Cornerstone

on finding the reason…

Posted by on Sep 16, 2012 in career, Cornerstone | 0 comments

When I agreed to teach a public speaking class this fall, I did it with a bit of resignation.

Sure…okay…whatever….

I had a bit of a bad attitude about it, if I was honest. I lamented the fact that I was going back to teaching, the amount of time I knew that I was going to have to spend on prep time, the early wake-up call for a 7:30 am class, and whatever else that popped into my mind. I just didn’t want to do it.

What I think I was ignoring was coming to terms with the period of time in my life when I decided to take a break from teaching after Fiona was born. It was a struggle. I knew that I should quit, but I didn’t want to quit, even though it was shredding me up physically and emotionally. I cried a ridiculous amount about my decision, and I am certain that everyone around me was sick of hearing about it, especially me.

It was the right decision, and it gave me the space to do other things. I started working part time for Ben. I helped launch MCG. I volunteered. I started to lead a Bible study group. I convinced myself that my teaching “break” was permanent. But then somehow, one thing led to another, and I agreed to teach again this fall, which takes me back to my bad attitude, which was in serious need of adjustment.

About a month ago, I found myself complaining to some friends of mine, and one of them told me that she had been praying for her soon-to-be freshman son’s professors.

*GULP*

Then she said, “Maybe you should be looking and praying that God will show you the reason why you are teaching this semester.”

*DOUBLE GULP*

So, ever since then, I have been thinking and praying about that very thing – maybe there is something my students need to hear from me, and even more likely, maybe there is something I need to learn. I was still a little grumpy as I tried to plow through a new textbook, dig through my notes from 2008, and deal with some unanticipated jitters.

Jitters? Really?

Fast forward to the first day of class. It was okay. Yeah, I was a little rusty. Plus, that bleary-eyed 7:30 am crowd is tough…none of my sorry attempts at jokes seemed to work. But as I sat there and listened to their first impromptu speeches, where I asked them to talk about a “defining moment” in their lives, I realized that I was in one…right now.
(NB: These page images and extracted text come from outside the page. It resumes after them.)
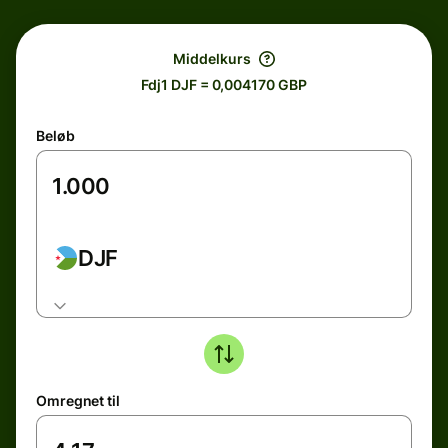
Middelkurs
Fdj1 DJF = 0,004170 GBP
Beløb
DJF
Omregnet til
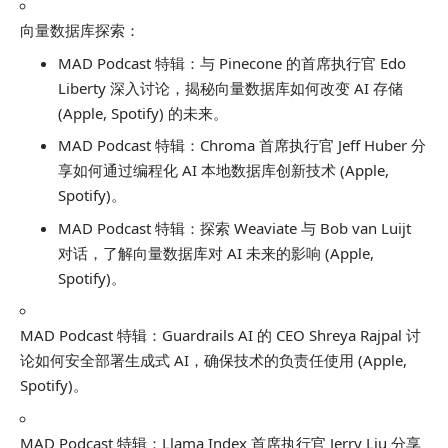
向量数据库探索：
MAD Podcast 特辑：与 Pinecone 的首席执行官 Edo
Liberty 深入讨论，揭秘向量数据库如何改变 AI 存储
(Apple, Spotify) 的未来。
MAD Podcast 特辑：Chroma 首席执行官 Jeff Huber 分
享如何通过编程化 AI 本地数据库创新技术 (Apple,
Spotify)。
MAD Podcast 特辑：探索 Weaviate 与 Bob van Luijt
对话，了解向量数据库对 AI 未来的影响 (Apple,
Spotify)。
MAD Podcast 特辑：Guardrails AI 的 CEO Shreya Rajpal 讨
论如何安全部署生成式 AI，确保技术的负责任使用 (Apple,
Spotify)。
MAD Podcast 特辑：Llama Index 首席执行官 Jerry Liu 分享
A moment where obedience took precedence over my preferences. A moment where I allowed myself to look beyond the now to the bigger picture. A moment where it wasn’t about me anymore, but was about the people around me, the students whose path had collided with mine for 14 short weeks. It wasn’t going to be easy or simple, and I’m certain it will be more than a little frustrating, but it is my path, and I will be keeping my eyes open for the reasons I am on it.

on new plans….

Posted by on Mar 29, 2012 in career, Cornerstone, faith | 0 comments

I volunteered last week at our elementary school’s speech meet, listening as they recited scriptures, told fables, and recited poems. Carefully, I filled out my rubrics with checks and tallies, encouragement and praise. It felt familiar, like leafing through the pages of a well-worn book, grading presentations on a warm spring day. The speakers were pint-sized rather than gangly college freshmen, but oddly enough, they had very similar feedback.

Remember to smile…

Use your hands to engage the audience…

Add variety to your voice…

The comments rolled off my pencil with barely a thought, and I couldn’t help but think about being back at Cornerstone someday, teaching speech and comm theory. I shook off the feeling, and walked out into the warm sunshine to drive downtown to create seminar materials and MailChimp templates for Ben’s firm for a couple hours.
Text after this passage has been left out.